Opinión

El triángulo imposible del Fondo de Educación Superior

Andres Perez

La educación superior es clave en el desarrollo de las sociedades, no solo por su aporte al conocimiento y la promoción de valores democráticos, sino también por su impacto en el crecimiento económico. En economías modernas, la formación avanzada impulsa el crecimiento y las oportunidades individuales. Frente a esto, los sistemas de financiamiento de la educación superior enfrentan un triple objetivo: aumentar cobertura, mejorar calidad y contener el gasto fiscal. Cumplir simultáneamente estos tres objetivos a largo plazo es inviable si el financiamiento recae exclusivamente en el Estado. La experiencia internacional muestra que priorizar uno o dos implica sacrificar el tercero. La única vía sostenible es combinar recursos públicos con aportes privados.

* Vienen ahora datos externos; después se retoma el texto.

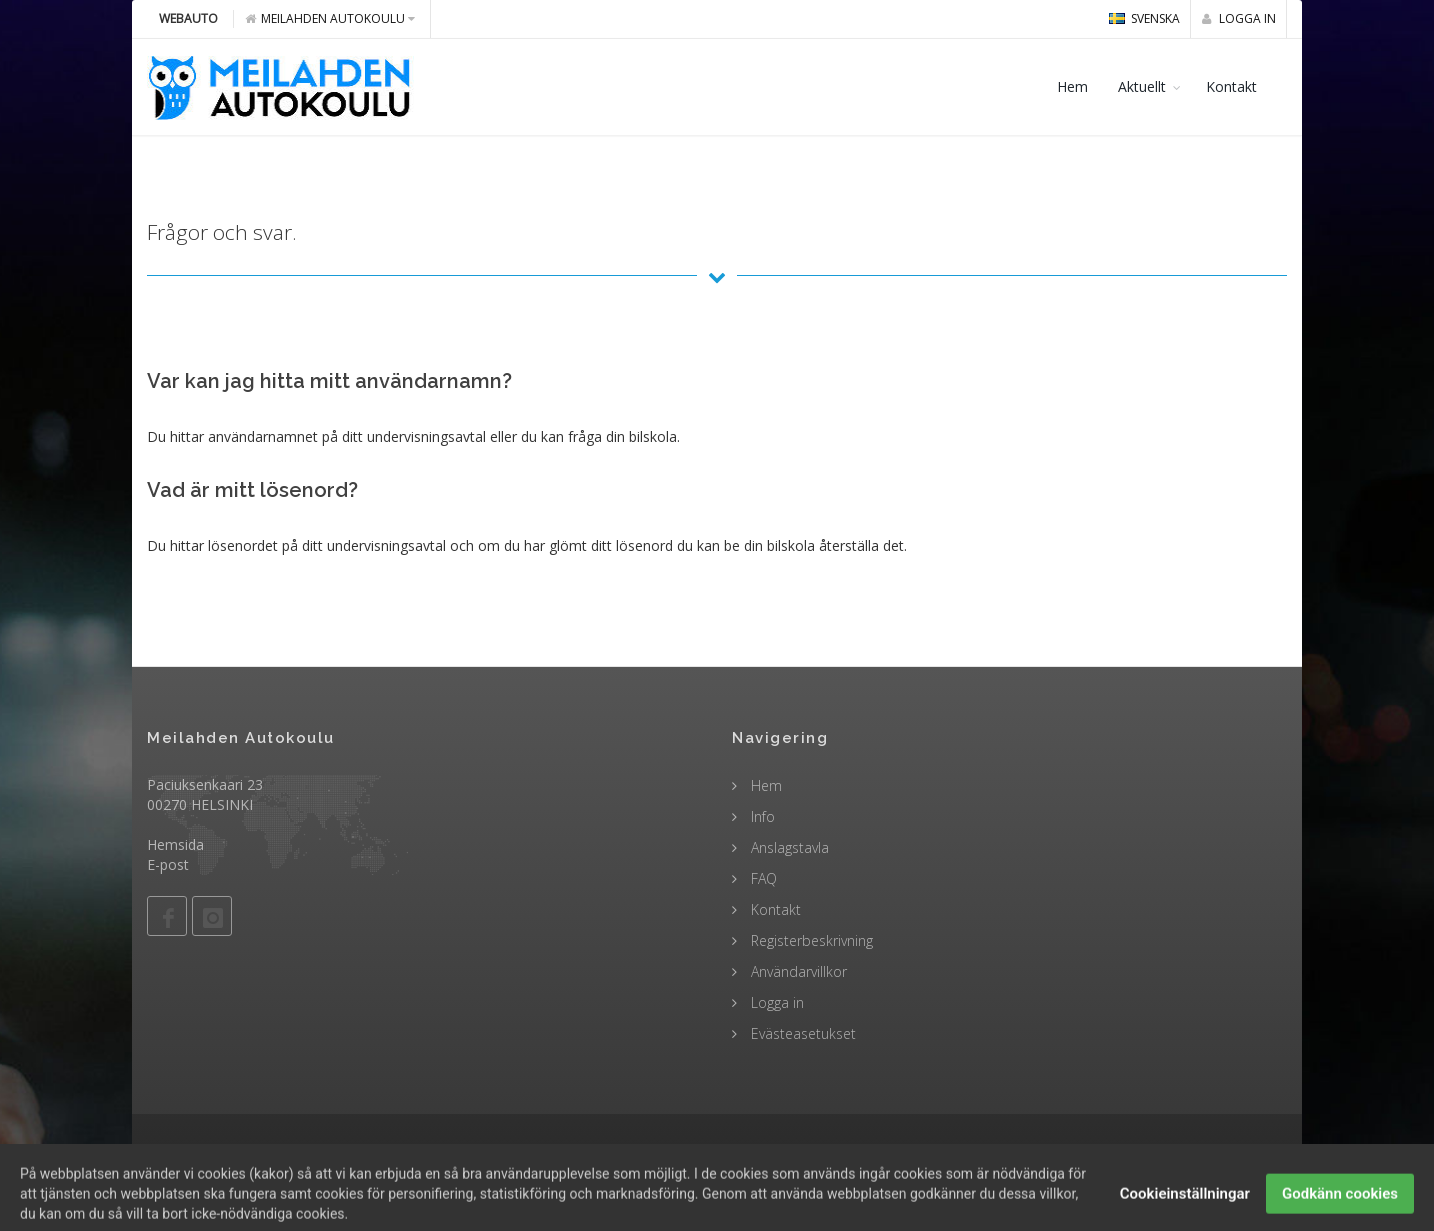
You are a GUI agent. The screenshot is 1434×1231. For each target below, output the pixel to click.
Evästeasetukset (801, 1033)
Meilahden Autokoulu (330, 18)
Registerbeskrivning (810, 940)
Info (761, 816)
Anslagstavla (788, 847)
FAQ (762, 878)
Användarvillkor (797, 971)
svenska (1144, 18)
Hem (1072, 86)
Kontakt (1231, 86)
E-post (168, 864)
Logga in (1239, 18)
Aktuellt (1142, 86)
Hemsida (175, 844)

La literatura económica respalda que los estudiantes contribuyan al costo de su educación, dado que obtienen beneficios personales significativos. A la vez, el Estado debe participar por los retornos sociales que genera. Para no limitar el acceso, especialmente entre los más vulnerables, una opción adecuada son los préstamos contingentes al ingreso, que ajustan el pago según la capacidad económica del egresado, mitigando riesgos y promoviendo equidad.

Asimismo, la competencia regulada entre instituciones puede elevar la calidad y eficiencia. Permitir aranceles diferenciados dentro de márgenes razonables, incentiva innovación y diversificación, siempre que se acompañe de mecanismos robustos de aseguramiento de calidad y subsidios bien focalizados, que eviten beneficiar a quienes pueden pagar.

En este marco, el diseño del Fondo de Educación Superior (FES), que busca reemplazar al CAE, presenta riesgos relevantes. Al ofrecer gratuidad hasta el noveno decil y limitar el copago al 10 % de los mayores ingresos, reduce drásticamente la contribución privada, afectando la sostenibilidad fiscal. Experiencias internacionales muestran que esquemas de gratuidad amplia sin una base sólida de aportes pueden deteriorar la calidad.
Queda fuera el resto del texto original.